FIG. 8 shows that according to this embodiment each inlay 17 comprises a contact field 35 having contacts 36 which can be in compliance with the ISO 7816 standard to be in contact communication with a corresponding contact field in the reader. An inlay sheet 16 supporting a plurality of inlays 17 is shown. Although each inlay 17 has been shown as having both a contact interface configured by the contact field 35 as well as a contactless interface configured by the coil antenna 18, this is only an example. The principles of the invention are equally applicable to smart card devices having only one or two types of communication interfaces.

In addition, the invention allows testing of multiple inlays during manufacturing by testing in-situ while the inlays are mass fabricated on a common inlay sheet, so that any inlays found to be defective may be fixed before the laminate of the finished inlay sheet. You will know. For example, erroneous connections can be repaired or defective chips can be replaced. Obviously this applies even if no special customization is required. Once tested and, if desired, customization is completed, the inlay sheet is laminated and the laminate inlay sheet is cut to separate the cards.

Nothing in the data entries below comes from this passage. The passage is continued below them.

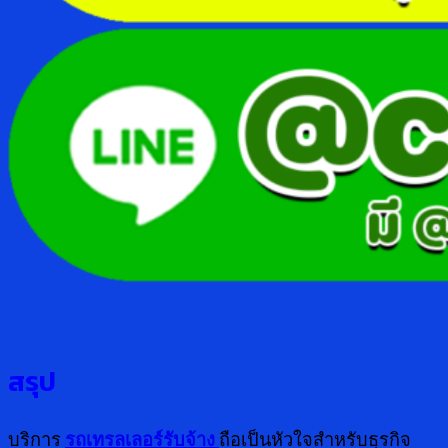
สรุป
บริการ
รถเทรลเลอร์รับจ้าง
ถือเป็นหัวใจสำหรับธุรกิจ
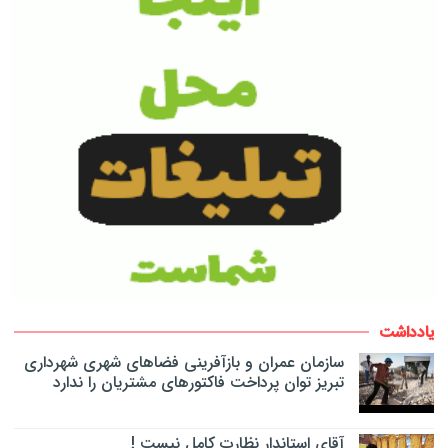
یادداشت
سازمان عمران و بازآفرینی فضاهای شهری شهرداری
تبریز توان پرداخت فاکتورهای مشتریان را ندارد
آقای استاندار نظارت کامل نیست !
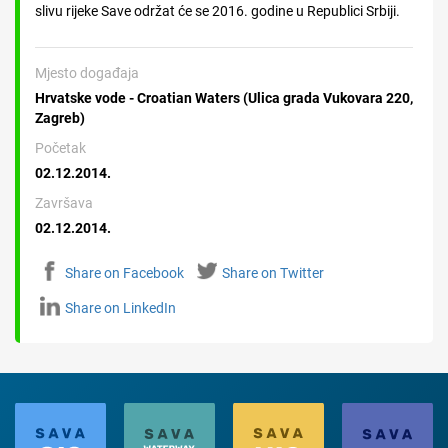
slivu rijeke Save održat će se 2016. godine u Republici Srbiji.
Mjesto događaja
Hrvatske vode - Croatian Waters (Ulica grada Vukovara 220,
Zagreb)
Početak
02.12.2014.
Završava
02.12.2014.
Share on Facebook
Share on Twitter
Share on LinkedIn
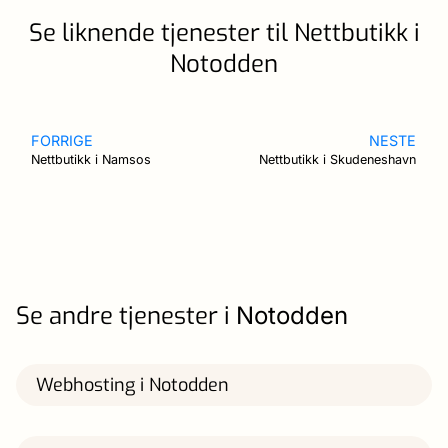
Se liknende tjenester til Nettbutikk i
Notodden
FORRIGE
NESTE
Nettbutikk i Namsos
Nettbutikk i Skudeneshavn
Se andre tjenester i
Notodden
Webhosting i Notodden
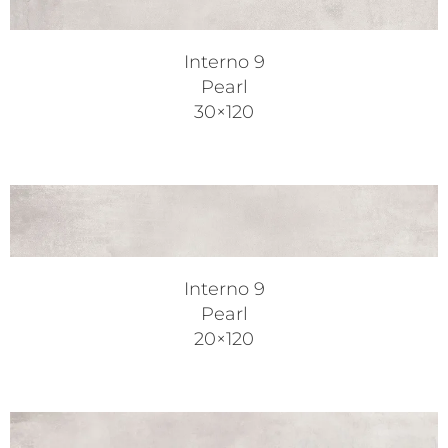
Interno 9
Pearl
30×120
Interno 9
Pearl
20×120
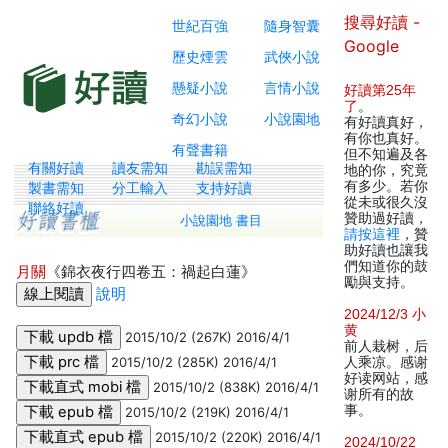
搜尋好讀 -
世紀百強
隨身智囊
Google
歷史煙雲
武俠小說
懸疑小說
言情小說
好讀第25年
了
。
奇幻小說
小說園地
有好讀真好，
有你也真好。
有聲書籍
但不知遍及各
有關好讀
讀友需知
勘誤需知
地的你，究竟
有多少。若你
製書需知
分工輸入
支持好讀
從未或很久沒
聯絡好讀
贊助過好讀，
小說園地 書目
請按這裡
，贊
助好讀也讓我
們知道你的鼓
月關
《錦衣夜行四卷五：禍起白蓮》
勵與支持。
說明
2024/12/3 小
黄
2015/10/2 (267K) 2016/4/1
前人栽树，后
2015/10/2 (285K) 2016/4/1
人乘凉。感谢
好读网站，感
2015/10/2 (838K) 2016/4/1
谢所有的故
事。
2015/10/2 (219K) 2016/4/1
2015/10/2 (220K) 2016/4/1
2024/10/22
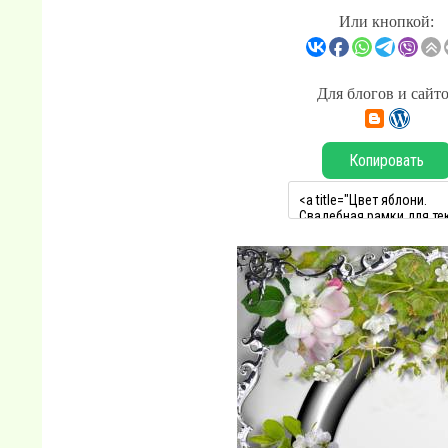
Или кнопкой:
Для блогов и сайт
Копировать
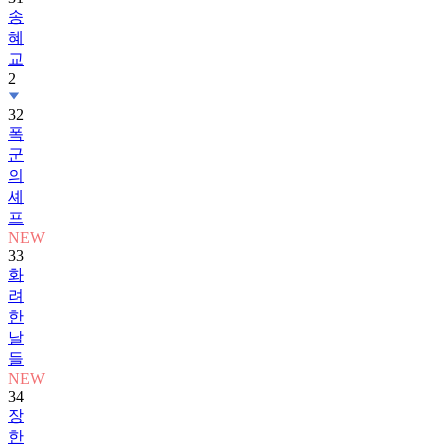
송
혜
교
2
32
폭
군
의
셰
프
NEW
33
화
려
한
날
들
NEW
34
장
한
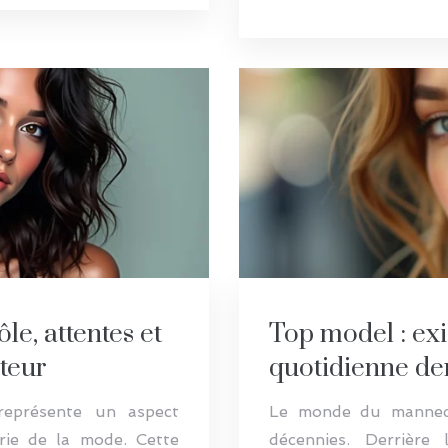
e, attentes et
Top model : exi
teur
quotidienne de
eprésente un aspect
Le monde du mannequi
trie de la mode. Cette
décennies. Derrière 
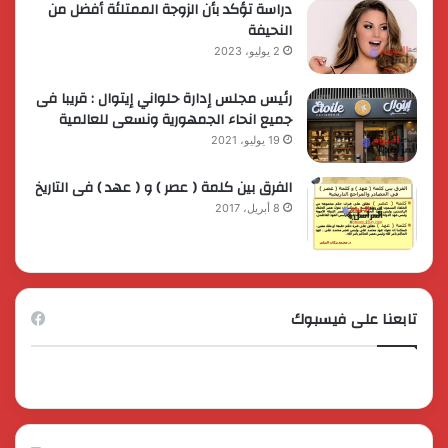
دراسة تؤكد بأن الزوجة الممتلئة أفضل من
النحيفة
2 يوليو، 2023
رئيس مجلس إدارة حلواني إيتوال : قريبا فى
جميع انحاء الجمهورية ونسعى للعالمية
19 يوليو، 2021
الفرق بين كلمة ( عصر ) و ( عهد ) فى التاريخ
8 أبريل، 2017
تابعنا على فيسبوك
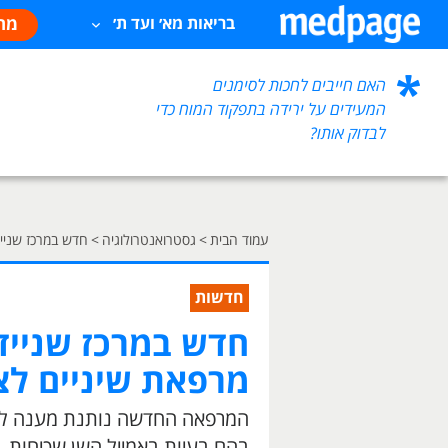
מח
בריאות מא׳ ועד ת׳
האם חייבים לחכות לסימנים
המעידים על ירידה בתפקוד המוח כדי
לבדוק אותו?
עמוד הבית
>
גסטרואנטרולוגיה
>
חדש במרכז שנייד
חדשות
חדש במרכז שנייד
מרפאת שיניים לצ
המרפאה החדשה נותנת מענה לצור
בהם בעיות באמייל השן שכיחות. 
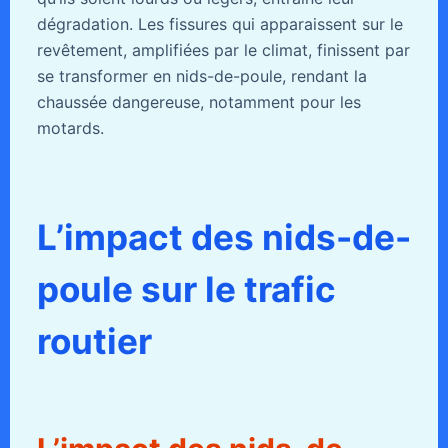
dégradation. Les fissures qui apparaissent sur le
revêtement, amplifiées par le climat, finissent par
se transformer en nids-de-poule, rendant la
chaussée dangereuse, notamment pour les
motards.
L’impact des nids-de-
poule sur le trafic
routier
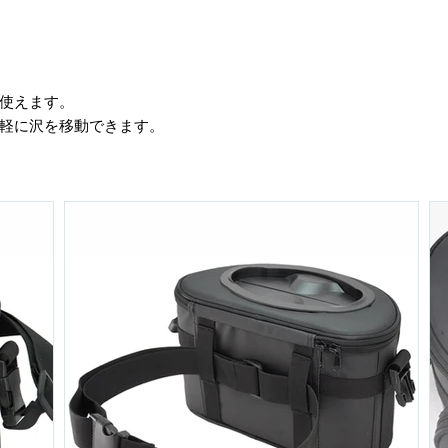
が使えます。
軽に沢を移動できます。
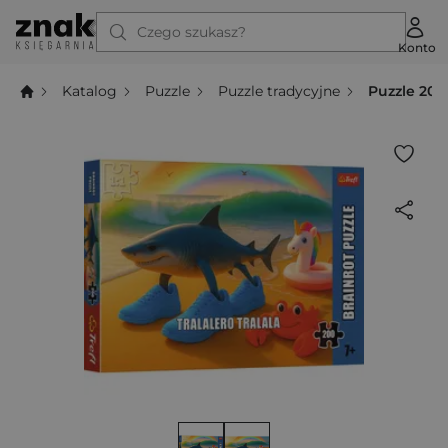
Czego szukasz?
Konto
Katalog
Puzzle
Puzzle tradycyjne
Puzzle 200 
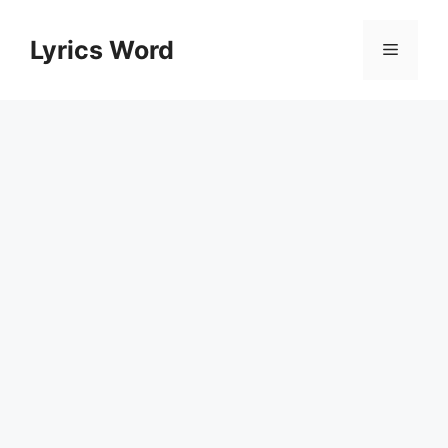
Skip
to
Lyrics Word
Menu
content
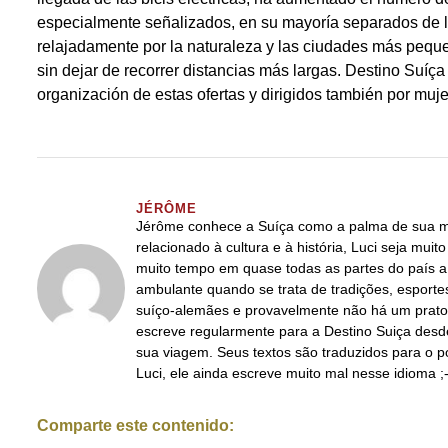
especialmente señalizados, en su mayoría separados de l
relajadamente por la naturaleza y las ciudades más pequ
sin dejar de recorrer distancias más largas. Destino Suíça
organización de estas ofertas y dirigidos también por muje
JÉRÔME
Jérôme conhece a Suíça como a palma de sua mã
relacionado à cultura e à história, Luci seja mui
muito tempo em quase todas as partes do país a 
ambulante quando se trata de tradições, esportes
suíço-alemães e provavelmente não há um prato 
escreve regularmente para a Destino Suiça desd
sua viagem. Seus textos são traduzidos para o 
Luci, ele ainda escreve muito mal nesse idioma ;-
Comparte este contenido:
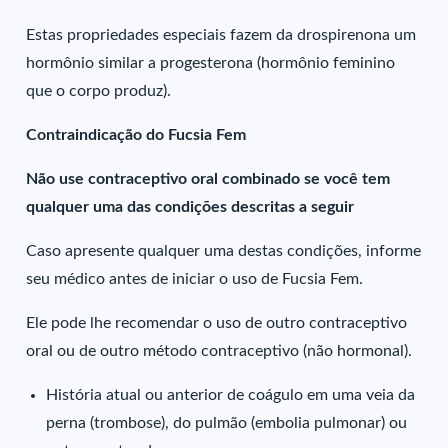
Estas propriedades especiais fazem da drospirenona um
hormônio similar a progesterona (hormônio feminino
que o corpo produz).
Contraindicação do Fucsia Fem
Não use contraceptivo oral combinado se você tem
qualquer uma das condições descritas a seguir
Caso apresente qualquer uma destas condições, informe
seu médico antes de iniciar o uso de Fucsia Fem.
Ele pode lhe recomendar o uso de outro contraceptivo
oral ou de outro método contraceptivo (não hormonal).
História atual ou anterior de coágulo em uma veia da
perna (trombose), do pulmão (embolia pulmonar) ou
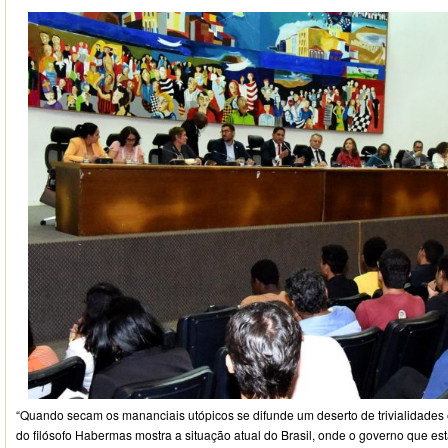
“Quando secam os mananciais utópicos se difunde um deserto de trivialidades e
do filósofo Habermas mostra a situação atual do Brasil, onde o governo que está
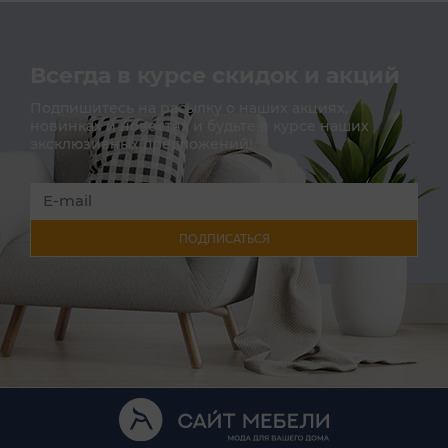
Всегда в курсе скидок и акций
Подпишитесь на расылку о наших акциях,
новинках и новостях и будьте в курсе наших
эксклюзивных предложений!
ПОДПИСАТЬСЯ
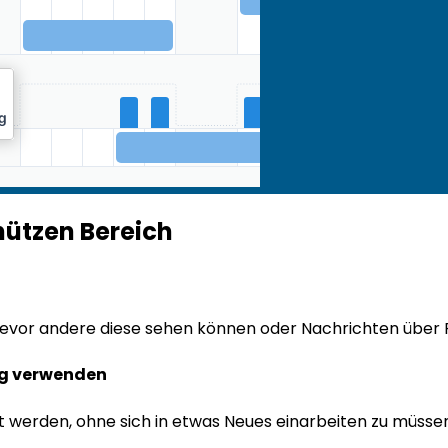
hützen Bereich
 bevor andere diese sehen können oder Nachrichten über
ng verwenden
 werden, ohne sich in etwas Neues einarbeiten zu müssen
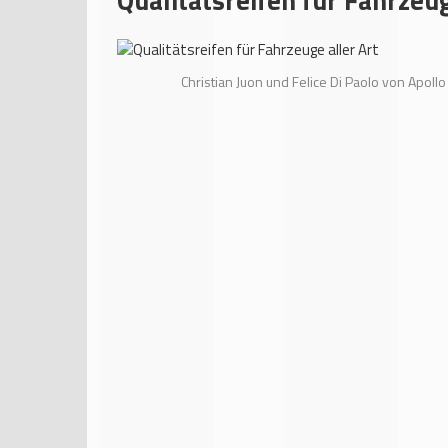
Christian Juon und Felice Di Paolo von Apoll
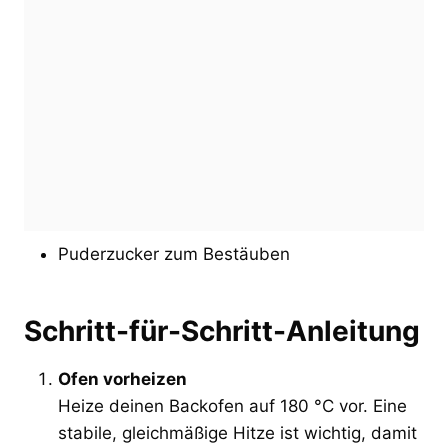
Puderzucker zum Bestäuben
Schritt-für-Schritt-Anleitung
Ofen vorheizen
Heize deinen Backofen auf 180 °C vor. Eine
stabile, gleichmäßige Hitze ist wichtig, damit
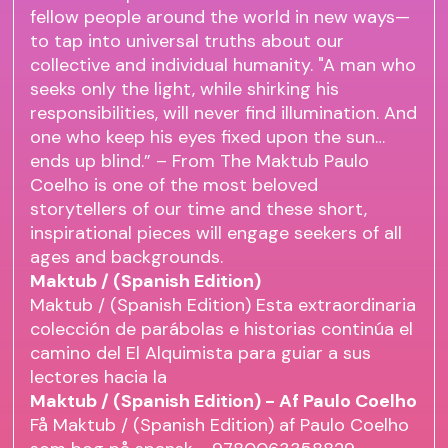
fellow people around the world in new ways—
to tap into universal truths about our
collective and individual humanity. "A man who
seeks only the light, while shirking his
responsibilities, will never find illumination. And
one who keep his eyes fixed upon the sun…
ends up blind.” – From The Maktub Paulo
Coelho is one of the most beloved
storytellers of our time and these short,
inspirational pieces will engage seekers of all
ages and backgrounds.
Maktub / (Spanish Edition)
Maktub / (Spanish Edition) Esta extraordinaria
colección de parábolas e historias continúa el
camino del El Alquimista para guiar a sus
lectores hacia la
Maktub / (Spanish Edition) - Af Paulo Coelho
Få Maktub / (Spanish Edition) af Paulo Coelho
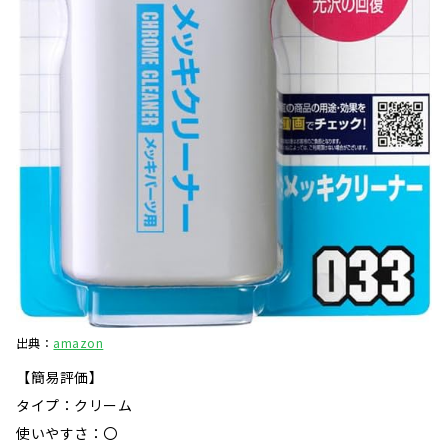
出典：
amazon
【簡易評価】
タイプ：クリーム
使いやすさ：〇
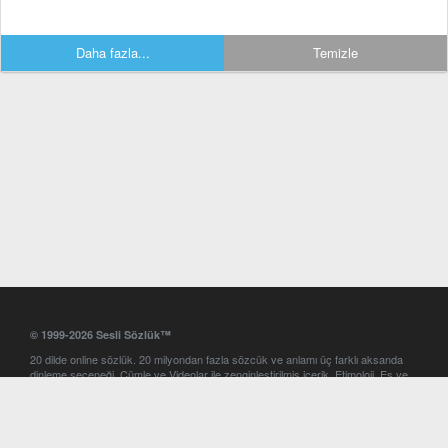
Daha fazla...
Temizle
© 1999-2026 Sesli Sözlük™
20 dilde online sözlük. 20 milyondan fazla sözcük ve anlamı üç farklı aksanda
dinleme seçeneği. Cümle ve Videolar ile zenginleştirilmiş içerik. Etimoloji, Eş ve
Zıt anlamlar, kelime okunuşları ve günün kelimesi. Yazım Türkçeleştirici ile hatalı
Türkçe metinleri düzeltme. iOS, Android ve Windows mobil platformlarda online
ve offline sözlük programları. Sesli Sözlük garantisinde Profesyonel çeviri
hizmetleri. İngilizce kelime haznenizi arttıracak kelime oyunları. Ayarlar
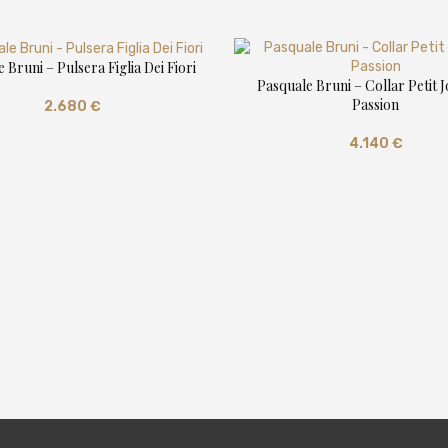
 Bruni – Pulsera Figlia Dei Fiori
Pasquale Bruni – Collar Petit J
Passion
2.680
€
4.140
€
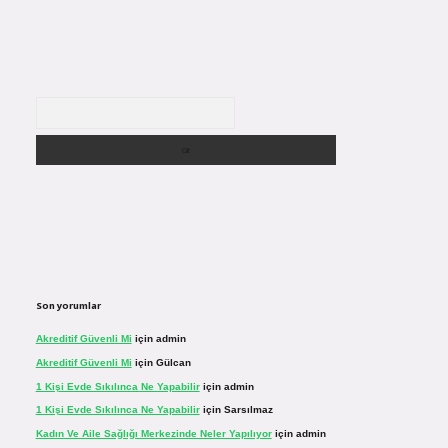
Arama
Son yorumlar
Akreditif Güvenli Mi
için
admin
Akreditif Güvenli Mi
için
Gülcan
1 Kişi Evde Sıkılınca Ne Yapabilir
için
admin
1 Kişi Evde Sıkılınca Ne Yapabilir
için
Sarsılmaz
Kadın Ve Aile Sağlığı Merkezinde Neler Yapılıyor
için
admin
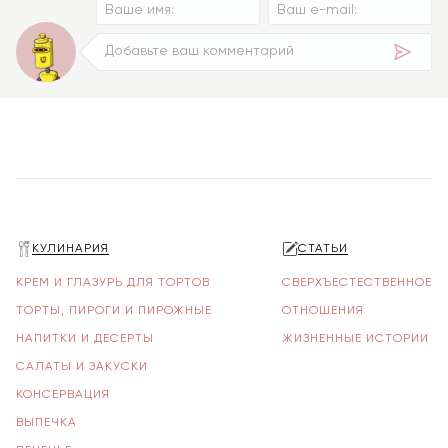
КУЛИНАРИЯ
СТАТЬИ
КРЕМ И ГЛАЗУРЬ ДЛЯ ТОРТОВ
СВЕРХЪЕСТЕСТВЕННОЕ
ТОРТЫ, ПИРОГИ И ПИРОЖНЫЕ
ОТНОШЕНИЯ
НАПИТКИ И ДЕСЕРТЫ
ЖИЗНЕННЫЕ ИСТОРИИ
САЛАТЫ И ЗАКУСКИ
КОНСЕРВАЦИЯ
ВЫПЕЧКА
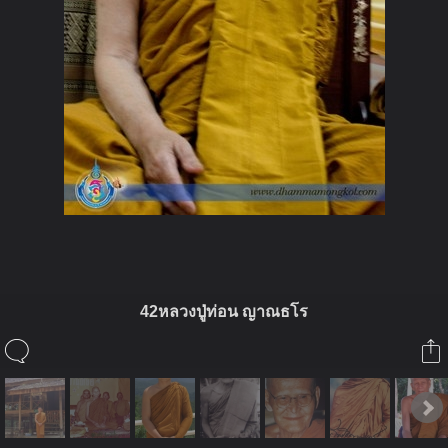
42หลวงปู่ท่อน ญาณธโร
ในอัลบั้มนี้
่jeng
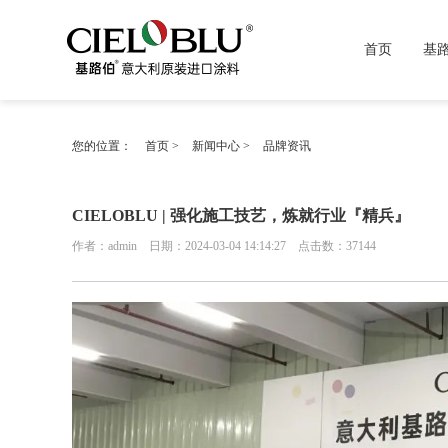
首页
基
您的位置：
首页
>
新闻中心
>
品牌资讯
CIELOBLU | 强化施工技艺，炼就行业『精兵』
作者：admin 日期：2024-03-04 14:14:27 点击数：
37144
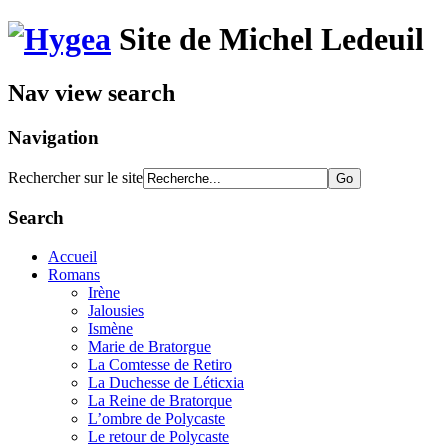
Site de Michel Ledeuil
Nav view search
Navigation
Rechercher sur le site
Search
Accueil
Romans
Irène
Jalousies
Ismène
Marie de Bratorgue
La Comtesse de Retiro
La Duchesse de Léticxia
La Reine de Bratorque
L’ombre de Polycaste
Le retour de Polycaste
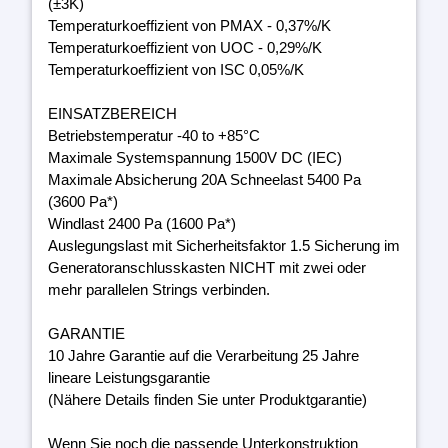
(±3K)
Temperaturkoeffizient von PMAX - 0,37%/K
Temperaturkoeffizient von UOC - 0,29%/K
Temperaturkoeffizient von ISC 0,05%/K
EINSATZBEREICH
Betriebstemperatur -40 to +85°C
Maximale Systemspannung 1500V DC (IEC)
Maximale Absicherung 20A Schneelast 5400 Pa
(3600 Pa*)
Windlast 2400 Pa (1600 Pa*)
Auslegungslast mit Sicherheitsfaktor 1.5 Sicherung im
Generatoranschlusskasten NICHT mit zwei oder
mehr parallelen Strings verbinden.
GARANTIE
10 Jahre Garantie auf die Verarbeitung 25 Jahre
lineare Leistungsgarantie
(Nähere Details finden Sie unter Produktgarantie)
Wenn Sie noch die passende Unterkonstruktion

In addition, while the invention has been described in particular with respect to testing and customizing inlays at the same time, it will be appreciated that the principles of the invention are equally applicable to testing and customizing finished articles with integrated IC chips and smart card interfaces. For example, IL 179187, corresponding to PCT / IL2006 / 001452, filed on December 18, 2006, filed on December 18, 2006, in the name of the applicant, is a contactless smart card. Describes a key chain with an embedded PCB. After manufacture, these key chains, which are usually transported in a plastic tray shaped like chocolates, are often passed to selection boxes. The tray thus houses a plurality of smart card devices, each of which has a respective contactless interface that can be addressed by each read head of the inlay test. This tray is thus similar to inlay sheet 16 and the individual smart card devices mounted thereon are similar to inlay 17 as described above with reference to FIG. 2. Therefore, within the context of the invention and the appended claims, the term “device” is not only any smart card device that is mounted on a common platform and can communicate with the read head of the inlay tester, but also smart card inlays in general use. Refers to. Likewise, the term “common platform” is not an integral part of the inlay sheet and is a sheet of material that supports a plurality of IC chips that are later cut to fabricate individual smart card inlays to be laminated, and not part of a common platform. Refers to any other mounting or the like used to support smart card devices that are later removed therefrom.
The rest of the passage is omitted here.